• _What you have to do_
Below are lines of data; restate word for word those running from the line containing "造成为国产热分析仪器的优秀品牌。 公司致力于各种热分" to the line containing "Organization", inclusive, and no others.

• _Provided records_

———

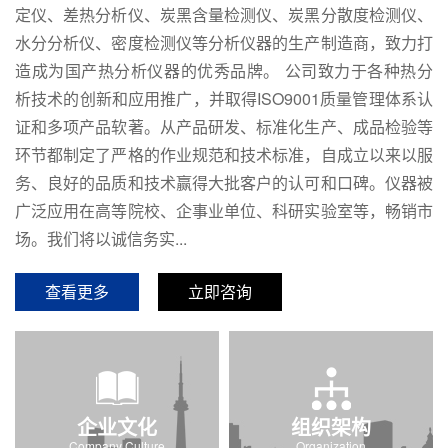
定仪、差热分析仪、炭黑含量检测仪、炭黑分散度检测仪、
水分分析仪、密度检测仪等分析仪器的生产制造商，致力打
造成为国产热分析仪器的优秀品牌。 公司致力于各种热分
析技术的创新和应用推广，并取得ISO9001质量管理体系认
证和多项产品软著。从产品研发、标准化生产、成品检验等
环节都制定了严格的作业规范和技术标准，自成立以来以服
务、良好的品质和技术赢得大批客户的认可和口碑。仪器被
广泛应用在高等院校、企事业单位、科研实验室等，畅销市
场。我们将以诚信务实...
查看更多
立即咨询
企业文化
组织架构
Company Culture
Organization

———

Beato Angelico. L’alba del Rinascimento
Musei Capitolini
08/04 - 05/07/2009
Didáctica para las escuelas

———

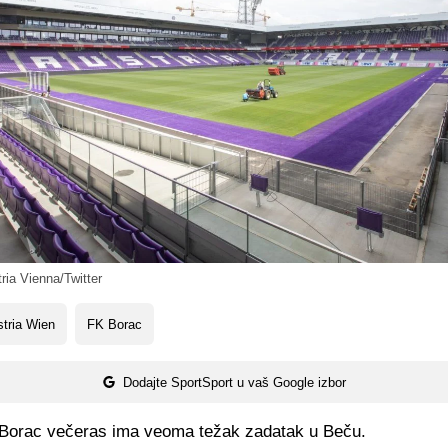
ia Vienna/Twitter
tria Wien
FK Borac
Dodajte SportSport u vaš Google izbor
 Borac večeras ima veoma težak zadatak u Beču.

———

• _Finished exercise_
造成为国产热分析仪器的优秀品牌。 公司致力于各种热分
析技术的创新和应用推广，并取得ISO9001质量管理体系认
证和多项产品软著。从产品研发、标准化生产、成品检验等
环节都制定了严格的作业规范和技术标准，自成立以来以服
务、良好的品质和技术赢得大批客户的认可和口碑。仪器被
广泛应用在高等院校、企事业单位、科研实验室等，畅销市
场。我们将以诚信务实...
查看更多
立即咨询
企业文化
组织架构
Company Culture
Organization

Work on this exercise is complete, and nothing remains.